Aim of the exercise
Repeat the data exactly, please.

(Saved data entries)
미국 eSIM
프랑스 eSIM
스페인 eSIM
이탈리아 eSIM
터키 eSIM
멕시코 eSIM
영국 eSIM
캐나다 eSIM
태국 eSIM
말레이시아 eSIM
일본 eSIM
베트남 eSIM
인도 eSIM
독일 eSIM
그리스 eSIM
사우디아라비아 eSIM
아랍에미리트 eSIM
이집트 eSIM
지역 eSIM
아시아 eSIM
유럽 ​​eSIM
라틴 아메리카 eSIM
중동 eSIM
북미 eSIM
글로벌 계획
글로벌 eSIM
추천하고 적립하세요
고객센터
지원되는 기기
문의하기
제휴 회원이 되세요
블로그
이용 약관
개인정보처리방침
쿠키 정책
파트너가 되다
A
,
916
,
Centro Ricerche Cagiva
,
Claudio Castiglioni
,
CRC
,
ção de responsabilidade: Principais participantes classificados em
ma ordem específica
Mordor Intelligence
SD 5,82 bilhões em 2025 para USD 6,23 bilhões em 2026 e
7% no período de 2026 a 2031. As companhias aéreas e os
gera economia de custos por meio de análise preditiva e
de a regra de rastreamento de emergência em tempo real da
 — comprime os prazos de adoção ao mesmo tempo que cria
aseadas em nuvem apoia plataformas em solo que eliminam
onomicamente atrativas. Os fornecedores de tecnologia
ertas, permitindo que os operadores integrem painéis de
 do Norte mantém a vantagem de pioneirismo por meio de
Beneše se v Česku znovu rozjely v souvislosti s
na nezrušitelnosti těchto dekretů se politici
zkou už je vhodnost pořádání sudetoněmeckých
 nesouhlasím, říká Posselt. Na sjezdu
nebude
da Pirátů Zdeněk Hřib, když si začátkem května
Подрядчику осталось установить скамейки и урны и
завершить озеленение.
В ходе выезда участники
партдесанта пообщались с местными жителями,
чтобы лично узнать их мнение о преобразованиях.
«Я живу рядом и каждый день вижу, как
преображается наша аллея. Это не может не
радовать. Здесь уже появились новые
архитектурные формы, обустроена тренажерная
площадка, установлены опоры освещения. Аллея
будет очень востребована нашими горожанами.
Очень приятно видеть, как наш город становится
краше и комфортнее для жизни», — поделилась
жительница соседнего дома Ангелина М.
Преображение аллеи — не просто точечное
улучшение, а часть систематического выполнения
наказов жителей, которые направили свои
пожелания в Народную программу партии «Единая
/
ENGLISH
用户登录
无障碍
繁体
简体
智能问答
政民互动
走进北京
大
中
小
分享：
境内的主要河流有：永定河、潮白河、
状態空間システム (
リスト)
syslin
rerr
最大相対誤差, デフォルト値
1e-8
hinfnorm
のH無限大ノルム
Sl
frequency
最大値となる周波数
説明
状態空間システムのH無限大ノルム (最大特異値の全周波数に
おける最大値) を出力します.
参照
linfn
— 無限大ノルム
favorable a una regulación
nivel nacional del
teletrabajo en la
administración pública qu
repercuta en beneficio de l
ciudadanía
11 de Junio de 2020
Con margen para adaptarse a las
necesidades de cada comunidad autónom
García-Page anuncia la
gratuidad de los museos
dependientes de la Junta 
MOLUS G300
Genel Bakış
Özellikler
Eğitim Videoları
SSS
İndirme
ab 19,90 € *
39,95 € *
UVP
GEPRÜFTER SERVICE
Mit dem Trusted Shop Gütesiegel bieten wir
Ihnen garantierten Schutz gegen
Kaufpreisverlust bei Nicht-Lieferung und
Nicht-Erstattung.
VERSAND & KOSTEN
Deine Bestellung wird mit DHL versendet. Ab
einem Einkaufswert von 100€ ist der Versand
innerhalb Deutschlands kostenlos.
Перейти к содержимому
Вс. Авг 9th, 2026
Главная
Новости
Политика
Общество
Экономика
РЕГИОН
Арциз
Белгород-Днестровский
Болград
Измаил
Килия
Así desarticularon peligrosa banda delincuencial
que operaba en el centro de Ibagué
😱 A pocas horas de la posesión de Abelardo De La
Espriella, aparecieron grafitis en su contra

Answer area
미국 eSIM
프랑스 eSIM
스페인 eSIM
이탈리아 eSIM
터키 eSIM
멕시코 eSIM
영국 eSIM
캐나다 eSIM
태국 eSIM
말레이시아 eSIM
일본 eSIM
베트남 eSIM
인도 eSIM
독일 eSIM
그리스 eSIM
사우디아라비아 eSIM
아랍에미리트 eSIM
이집트 eSIM
지역 eSIM
아시아 eSIM
유럽 ​​eSIM
라틴 아메리카 eSIM
중동 eSIM
북미 eSIM
글로벌 계획
글로벌 eSIM
추천하고 적립하세요
고객센터
지원되는 기기
문의하기
제휴 회원이 되세요
블로그
이용 약관
개인정보처리방침
쿠키 정책
파트너가 되다
A
,
916
,
Centro Ricerche Cagiva
,
Claudio Castiglioni
,
CRC
,
ção de responsabilidade: Principais participantes classificados em
ma ordem específica
Mordor Intelligence
SD 5,82 bilhões em 2025 para USD 6,23 bilhões em 2026 e
7% no período de 2026 a 2031. As companhias aéreas e os
gera economia de custos por meio de análise preditiva e
de a regra de rastreamento de emergência em tempo real da
 — comprime os prazos de adoção ao mesmo tempo que cria
aseadas em nuvem apoia plataformas em solo que eliminam
onomicamente atrativas. Os fornecedores de tecnologia
ertas, permitindo que os operadores integrem painéis de
 do Norte mantém a vantagem de pioneirismo por meio de
Beneše se v Česku znovu rozjely v souvislosti s
na nezrušitelnosti těchto dekretů se politici
zkou už je vhodnost pořádání sudetoněmeckých
 nesouhlasím, říká Posselt. Na sjezdu
nebude
da Pirátů Zdeněk Hřib, když si začátkem května
Подрядчику осталось установить скамейки и урны и
завершить озеленение.
В ходе выезда участники
партдесанта пообщались с местными жителями,
чтобы лично узнать их мнение о преобразованиях.
«Я живу рядом и каждый день вижу, как
преображается наша аллея. Это не может не
радовать. Здесь уже появились новые
архитектурные формы, обустроена тренажерная
площадка, установлены опоры освещения. Аллея
будет очень востребована нашими горожанами.
Очень приятно видеть, как наш город становится
краше и комфортнее для жизни», — поделилась
жительница соседнего дома Ангелина М.
Преображение аллеи — не просто точечное
улучшение, а часть систематического выполнения
наказов жителей, которые направили свои
пожелания в Народную программу партии «Единая
/
ENGLISH
用户登录
无障碍
繁体
简体
智能问答
政民互动
走进北京
大
中
小
分享：
境内的主要河流有：永定河、潮白河、
状態空間システム (
リスト)
syslin
rerr
最大相対誤差, デフォルト値
1e-8
hinfnorm
のH無限大ノルム
Sl
frequency
最大値となる周波数
説明
状態空間システムのH無限大ノルム (最大特異値の全周波数に
おける最大値) を出力します.
参照
linfn
— 無限大ノルム
favorable a una regulación
nivel nacional del
teletrabajo en la
administración pública qu
repercuta en beneficio de l
ciudadanía
11 de Junio de 2020
Con margen para adaptarse a las
necesidades de cada comunidad autónom
García-Page anuncia la
gratuidad de los museos
dependientes de la Junta 
MOLUS G300
Genel Bakış
Özellikler
Eğitim Videoları
SSS
İndirme
ab 19,90 € *
39,95 € *
UVP
GEPRÜFTER SERVICE
Mit dem Trusted Shop Gütesiegel bieten wir
Ihnen garantierten Schutz gegen
Kaufpreisverlust bei Nicht-Lieferung und
Nicht-Erstattung.
VERSAND & KOSTEN
Deine Bestellung wird mit DHL versendet. Ab
einem Einkaufswert von 100€ ist der Versand
innerhalb Deutschlands kostenlos.
Перейти к содержимому
Вс. Авг 9th, 2026
Главная
Новости
Политика
Общество
Экономика
РЕГИОН
Арциз
Белгород-Днестровский
Болград
Измаил
Килия
Así desarticularon peligrosa banda delincuencial
que operaba en el centro de Ibagué
😱 A pocas horas de la posesión de Abelardo De La
Espriella, aparecieron grafitis en su contra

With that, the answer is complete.